Thanks for your time.

Sincerely,

Jeff


----------



## SaltyDog (Jan 1, 2009)

I like Bar Sto barrels and from what I have heard the other barrels mentioned are quite good too but the only reason I have them is to change to a different caliber - i.e. 40S&W to 9mm.

I've shot 100's of reloads in my G23 with no issues. I use nickel plated cartridges with Montana Gold 165 gr FMJ and usually run 90% of max powder Accurate#2 . 

There is some concern about shooting straight lead in the hexagonal Glock barrels and a lot of folks will switch barrels for that reason but I reload with FMJ's so no need to switch.


----------



## Jefflesh (Apr 30, 2010)

SaltyDog,

Thanks for the reply. I think that I might just try lightening up my loads a little bit, I read that this also helps...saves me $130 too. I'll be sure to keep the forum updated as to my findings.

Like you, I only shoot FMJ reloads, I read a lot of bad things about shooting lead bullets from the Glock barrels.

Thanks again.

Sincerely,

Jeff


----------



## wkister029 (Jun 24, 2009)

Doing lighter loads doesn't work quite that well, Glock makes their barrels to maximum SAAMI spec which means the case will have to expand to seal the chamber. Great for reliability but it is terrible on brass life.

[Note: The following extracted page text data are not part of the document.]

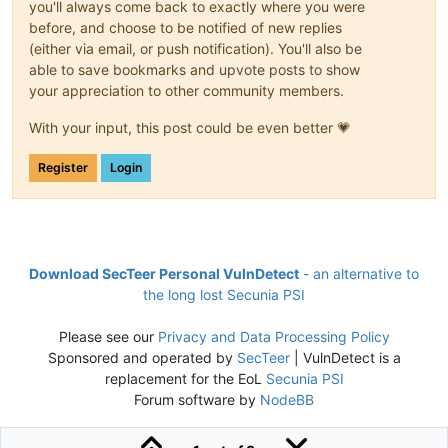
you'll always come back to exactly where you were
before, and choose to be notified of new replies
(either via email, or push notification). You'll also be
able to save bookmarks and upvote posts to show
your appreciation to other community members.
With your input, this post could be even better 💗
Register
Login
Download SecTeer Personal VulnDetect
- an alternative to
the long lost Secunia PSI
Please see our
Privacy and Data Processing Policy
Sponsored and operated by
SecTeer
| VulnDetect is a
replacement for the EoL
Secunia PSI
Forum software by
NodeBB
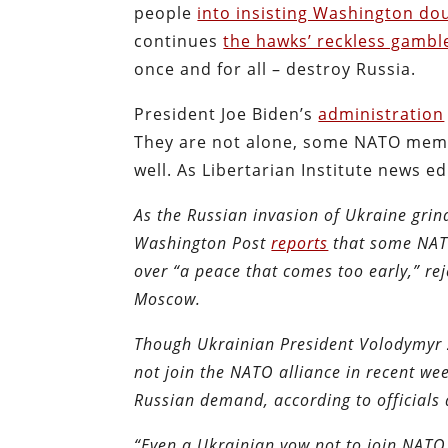
people
into insisting Washington do
continues
the hawks’ reckless gambl
once and for all – destroy Russia.
President Joe Biden’s
administration
They are not alone, some NATO membe
well. As Libertarian Institute news e
As the Russian invasion of Ukraine grin
Washington Post
reports
that some NATO
over “a peace that comes too early,” rej
Moscow.
Though Ukrainian President Volodymyr Z
not join the NATO alliance in recent we
Russian demand, according to officials 
“Even a Ukrainian vow not to join NATO 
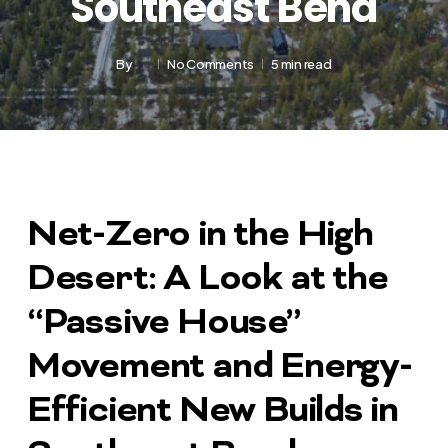
Southeast Bend
By
No Comments
5 min read
Net-Zero in the High
Desert: A Look at the
“Passive House”
Movement and Energy-
Efficient New Builds in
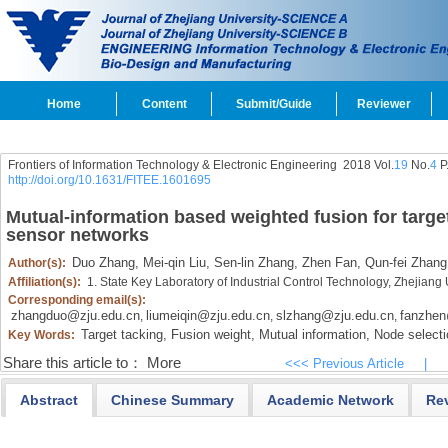
Home
Content
Submit/Guide
Reviewer
Frontiers of Information Technology & Electronic Engineering
2018 Vol.
19
No.
4
P
http://doi.org/10.1631/FITEE.1601695
Mutual-information based weighted fusion for target
sensor networks
Duo Zhang,
Mei-qin Liu,
Sen-lin Zhang,
Zhen Fan,
Qun-fei Zhang
Author(s):
Affiliation(s):
1. State Key Laboratory of Industrial Control Technology, Zhejian
Corresponding email(s):
zhangduo@zju.edu.cn
liumeiqin@zju.edu.cn
slzhang@zju.edu.cn
fanzhen
,
,
,
Target tacking,
Fusion weight,
Mutual information,
Node selecti
Key Words:
Share this article to：
More
<<< Previous Article
|
Abstract
Chinese Summary
Academic Network
Re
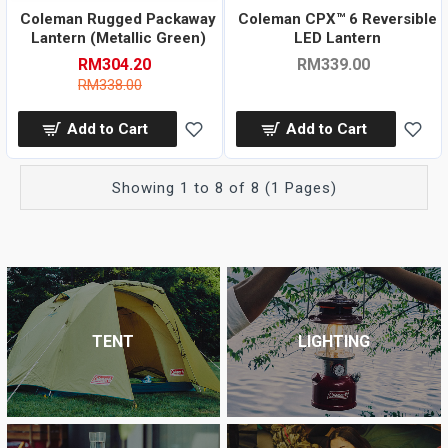
Coleman Rugged Packaway
Coleman CPX™ 6 Reversible
Lantern (Metallic Green)
LED Lantern
RM304.20
RM339.00
RM338.00
Add to Cart
Add to Cart
Showing 1 to 8 of 8 (1 Pages)
TENT
LIGHTING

Any of the aftermarket barrels will stop this issue and you get the added benefit of being able to shoot lead bullets without jackets if you want to do it on a more economical basis.


----------



## Bamacraig (Aug 13, 2010)

I shoot reloads out of my 23 and have had zero problems and to top it off I have shoot well over 500 of lead reloads, just have to load them a little hotter. The main reason I can shoot lead without worry is that I acquired my 23 from my dad after around 5,000 rounds and I'm sure I have shot that many through it as well. But I agree there are many people that tell me I am going to destroy my barrell or my hand for shooting lead. I just laugh, my barrel looks brand new!


----------



## Packard (Aug 24, 2010)

Bar-sto indicates that gunsmitthing is required to fit the barrel. They will do it (for a fee) if you send them your pistol. But does that mean the the old barrel won't fit?

See: http://www.barsto.com/gunsmithing.cfm


----------



## dosborn (Apr 17, 2009)

From what I understand, the fitting is done to the barrel, so there should be no change in the slide/frame. I also believe most of their barrels drop right in, but some MAY require fitting.


----------